Not that it seems to make a difference if one keeps quiet: plenty of Afghan women contact me to say their email requests to Western employers for help are routinely being ignored.

The usual self-aggrandising mission statements in the international development sector about helping people build better lives or shaping a better world do not seem to apply with any urgency when it comes to the situation of local Afghan employees. One can hardly believe these organisations actually help anyone when they cannot even help their own workers.

The United Nations, whose mission is to respond on the ground to such crises, has not been that effective, either. Families we were in contact with who crossed into Pakistan’s Balochistan province in late August told us that they discovered the local UN Refugee Agency (UNHCR) office in Quetta closed for an unspecified reason. Quetta is the first major city on the route into Pakistan from the Spin Boldak-Chaman crossing and it makes little sense that this Afghan refugee hotspot has no functioning UNHCR office to do refugee registration, but several other Afghans also reported early in September that they could not access UNHCR’s Quetta office services.

A local contact told me that the UN likely caved in to “political pressure” from the Pakistani government, which is wary of too many Afghans arriving and which has already started deporting Afghans that it deems had entered the country “illegally”.

This, though, does not stop UNHCR or other UN branches for that matter from using the Afghan crisis for fundraising. “UNHCR is on the ground to provide lifesaving care and protection to families in need of help.” Maybe it does, but not so eagerly in Quetta, it seems. I ranted about the situation to a longtime UN employee friend, and she did not sound the least bit surprised. “That’s why I say, do not give money to the UN. It is worse than wasting it,” she sighed.
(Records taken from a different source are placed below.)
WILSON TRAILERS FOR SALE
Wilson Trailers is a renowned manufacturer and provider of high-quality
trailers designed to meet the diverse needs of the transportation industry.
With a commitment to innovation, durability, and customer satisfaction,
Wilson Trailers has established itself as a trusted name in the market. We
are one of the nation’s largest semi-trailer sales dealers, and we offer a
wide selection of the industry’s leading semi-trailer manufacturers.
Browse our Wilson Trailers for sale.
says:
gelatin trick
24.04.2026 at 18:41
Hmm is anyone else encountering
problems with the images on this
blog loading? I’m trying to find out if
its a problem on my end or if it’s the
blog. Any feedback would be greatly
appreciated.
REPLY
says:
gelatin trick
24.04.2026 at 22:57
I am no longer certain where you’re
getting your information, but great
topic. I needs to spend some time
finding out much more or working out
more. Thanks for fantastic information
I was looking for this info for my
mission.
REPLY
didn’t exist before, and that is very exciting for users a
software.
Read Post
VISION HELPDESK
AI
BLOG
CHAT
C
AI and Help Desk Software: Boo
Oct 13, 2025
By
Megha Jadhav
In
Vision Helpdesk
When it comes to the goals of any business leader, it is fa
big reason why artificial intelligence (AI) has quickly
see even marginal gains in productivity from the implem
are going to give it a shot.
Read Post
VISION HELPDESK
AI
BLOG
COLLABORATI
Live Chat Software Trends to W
I am not arguing here that the West needs to save anyone and everyone who wants to leave Afghanistan, but only that it should do right by those who meet its own criteria for urgent help, not least educated women.

AUW, whose students and alumnae we have been attempting to help, is a recipient of a substantial amount of Western assistance.
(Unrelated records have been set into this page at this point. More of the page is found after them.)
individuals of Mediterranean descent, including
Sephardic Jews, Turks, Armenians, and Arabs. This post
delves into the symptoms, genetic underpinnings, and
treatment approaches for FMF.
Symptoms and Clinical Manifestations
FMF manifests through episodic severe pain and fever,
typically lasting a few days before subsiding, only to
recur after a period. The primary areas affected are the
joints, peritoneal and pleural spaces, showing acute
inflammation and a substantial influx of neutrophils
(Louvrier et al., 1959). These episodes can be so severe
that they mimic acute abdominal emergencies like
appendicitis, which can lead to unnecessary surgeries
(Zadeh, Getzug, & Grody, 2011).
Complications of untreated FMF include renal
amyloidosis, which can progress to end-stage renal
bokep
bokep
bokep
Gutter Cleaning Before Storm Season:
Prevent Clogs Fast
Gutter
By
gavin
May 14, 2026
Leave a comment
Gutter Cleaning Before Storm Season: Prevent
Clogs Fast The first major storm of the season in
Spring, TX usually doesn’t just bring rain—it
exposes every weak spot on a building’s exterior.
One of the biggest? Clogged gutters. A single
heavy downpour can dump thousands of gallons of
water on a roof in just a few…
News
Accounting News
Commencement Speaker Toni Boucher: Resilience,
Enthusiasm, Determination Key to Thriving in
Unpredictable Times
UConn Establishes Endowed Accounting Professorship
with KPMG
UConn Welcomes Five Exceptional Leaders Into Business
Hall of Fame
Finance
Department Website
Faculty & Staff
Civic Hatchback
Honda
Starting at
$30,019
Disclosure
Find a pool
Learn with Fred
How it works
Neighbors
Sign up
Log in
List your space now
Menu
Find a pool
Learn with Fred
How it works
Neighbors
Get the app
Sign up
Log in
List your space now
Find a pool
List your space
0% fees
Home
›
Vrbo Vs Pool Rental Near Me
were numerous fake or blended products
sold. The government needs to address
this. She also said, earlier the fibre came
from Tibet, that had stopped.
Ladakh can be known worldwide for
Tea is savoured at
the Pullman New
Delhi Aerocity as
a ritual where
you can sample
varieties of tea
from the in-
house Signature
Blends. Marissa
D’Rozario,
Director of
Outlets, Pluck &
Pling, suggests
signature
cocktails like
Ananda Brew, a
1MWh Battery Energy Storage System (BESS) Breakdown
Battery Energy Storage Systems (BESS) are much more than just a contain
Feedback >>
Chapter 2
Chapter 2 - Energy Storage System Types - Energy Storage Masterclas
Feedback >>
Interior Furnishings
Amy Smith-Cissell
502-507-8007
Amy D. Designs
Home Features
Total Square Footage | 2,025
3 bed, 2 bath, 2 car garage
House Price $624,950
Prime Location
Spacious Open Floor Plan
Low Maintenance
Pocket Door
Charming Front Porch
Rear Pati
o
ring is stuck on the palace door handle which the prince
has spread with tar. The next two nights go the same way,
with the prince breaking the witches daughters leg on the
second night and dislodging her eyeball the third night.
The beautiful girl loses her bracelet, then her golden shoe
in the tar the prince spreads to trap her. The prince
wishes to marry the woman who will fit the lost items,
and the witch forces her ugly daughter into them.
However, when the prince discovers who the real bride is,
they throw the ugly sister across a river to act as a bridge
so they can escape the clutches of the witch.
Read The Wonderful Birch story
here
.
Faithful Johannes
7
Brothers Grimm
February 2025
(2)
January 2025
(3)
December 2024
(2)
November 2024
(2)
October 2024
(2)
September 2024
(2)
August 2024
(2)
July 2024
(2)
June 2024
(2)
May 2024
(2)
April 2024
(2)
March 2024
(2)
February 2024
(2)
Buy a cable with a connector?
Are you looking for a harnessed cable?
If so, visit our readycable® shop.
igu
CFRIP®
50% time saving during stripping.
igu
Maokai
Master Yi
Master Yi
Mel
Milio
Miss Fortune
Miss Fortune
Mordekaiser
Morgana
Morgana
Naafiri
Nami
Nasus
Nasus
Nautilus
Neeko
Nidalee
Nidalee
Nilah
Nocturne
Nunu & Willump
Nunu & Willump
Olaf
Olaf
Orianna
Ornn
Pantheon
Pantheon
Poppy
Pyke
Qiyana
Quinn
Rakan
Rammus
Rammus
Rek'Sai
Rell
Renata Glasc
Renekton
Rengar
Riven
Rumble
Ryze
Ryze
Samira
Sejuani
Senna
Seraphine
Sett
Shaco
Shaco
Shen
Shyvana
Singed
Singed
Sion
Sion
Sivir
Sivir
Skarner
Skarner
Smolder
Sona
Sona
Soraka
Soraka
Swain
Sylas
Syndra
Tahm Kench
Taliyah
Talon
Although 148 of its Afghan students and alumnae managed to leave Kabul on two of the last American evacuation flights, the university’s boastful assertion about the rescue makes no mention of the fact that some two dozen are still in Afghanistan and yet more are in surrounding countries. They all face a myriad of dangers for reasons ranging from having a woman’s rights activist as a mother to being without a stable legal status, and they do not want the world to forget them, even if the university seems to have done so already.
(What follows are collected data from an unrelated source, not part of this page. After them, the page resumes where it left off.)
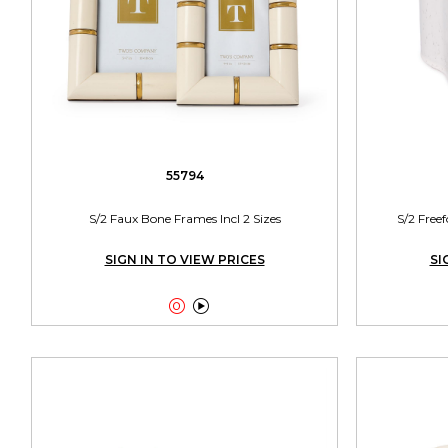
55794
S/2 Faux Bone Frames Incl 2 Sizes
S/2 Free
SIGN IN TO VIEW PRICES
SI

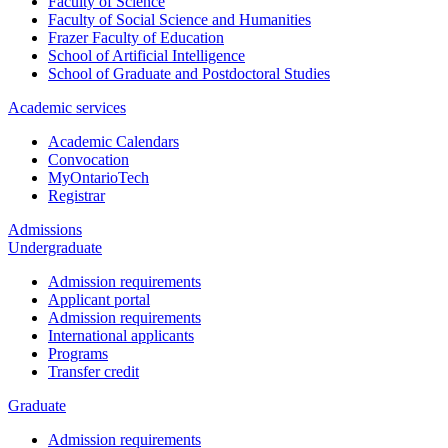
Faculty of Science
Faculty of Social Science and Humanities
Frazer Faculty of Education
School of Artificial Intelligence
School of Graduate and Postdoctoral Studies
Academic services
Academic Calendars
Convocation
MyOntarioTech
Registrar
Admissions
Undergraduate
Admission requirements
Applicant portal
Admission requirements
International applicants
Programs
Transfer credit
Graduate
Admission requirements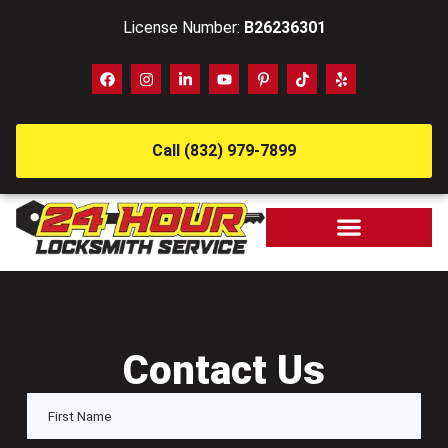
License Number:
B26236301
Call (832) 979-7899
Contact Us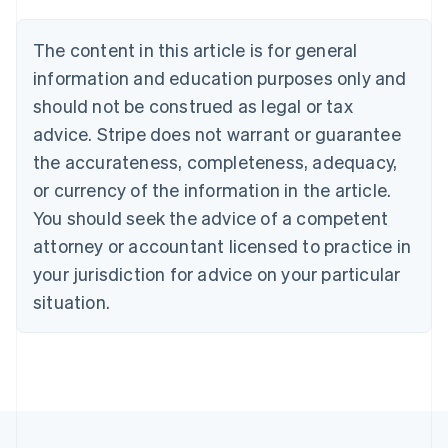
Belgium
Nederlands
Français
Deutsch
English
Brazil
The content in this article is for general
Português
English
information and education purposes only and
Bulgaria
should not be construed as legal or tax
English
Canada
advice. Stripe does not warrant or guarantee
English
Français
the accurateness, completeness, adequacy,
Croatia
English
Italiano
or currency of the information in the article.
Cyprus
You should seek the advice of a competent
English
Czech Republic
attorney or accountant licensed to practice in
English
your jurisdiction for advice on your particular
Denmark
situation.
English
Estonia
English
Finland
English
Svenska
France
Français
English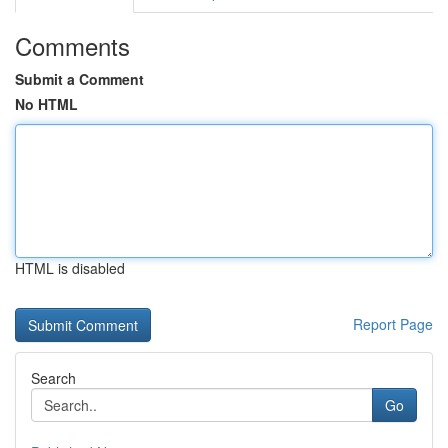
Comments
Submit a Comment
No HTML
HTML is disabled
Report Page
Search
Go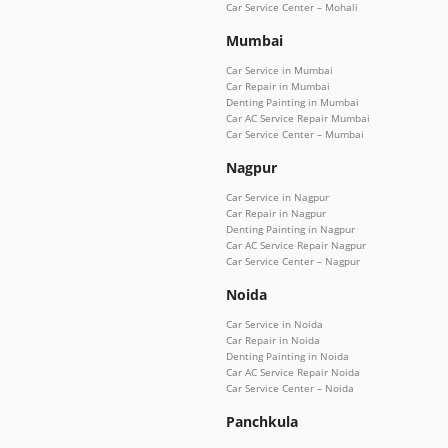
Car Service Center – Mohali
Mumbai
Car Service in Mumbai
Car Repair in Mumbai
Denting Painting in Mumbai
Car AC Service Repair Mumbai
Car Service Center – Mumbai
Nagpur
Car Service in Nagpur
Car Repair in Nagpur
Denting Painting in Nagpur
Car AC Service Repair Nagpur
Car Service Center – Nagpur
Noida
Car Service in Noida
Car Repair in Noida
Denting Painting in Noida
Car AC Service Repair Noida
Car Service Center – Noida
Panchkula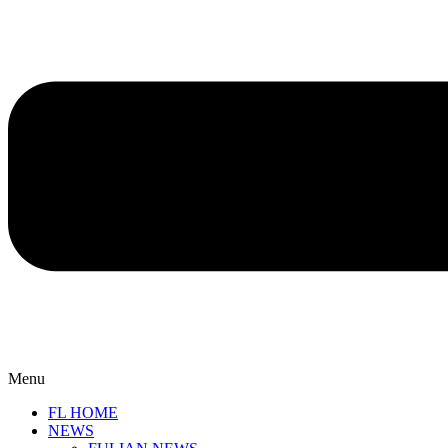
Menu
FL HOME
NEWS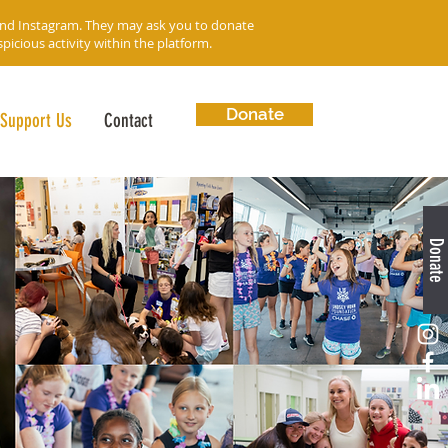
and Instagram. They may ask you to donate
icious activity within the platform.
Donate
Support Us
Contact
Donate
Among them, Somaya Ahmady was spending her dwindling funds on a hotel stay in Kabul before moving into a rented room at our suggestion to save on expenses. Her home is in the faraway city of Herat, and she told me a distant relative who joined the Taliban was forcing her to marry him so she ran away with her mother’s blessing.

“I worked hard to reach my goals through higher education. Now I have no hope to continue. The only plan is to find a way to run away from Afghanistan so I can [stay] alive,” she said.

AUW, whose chancellor is former UK prime minister Tony Blair’s wife Cherie Blair, gave them no formal update for almost a month and did not answer their emails, the group in Afghanistan told me. Finally, on September 24, the university held a Zoom meeting with them, only to say they should wait “a couple of months”, offering no exact timeline. That is to be expected. It is just another international institution that is failing to look out for all the Afghan women in its care.

The views expressed in this article are the author’s own and do not necessarily reflect Al Jazeera’s editorial stance.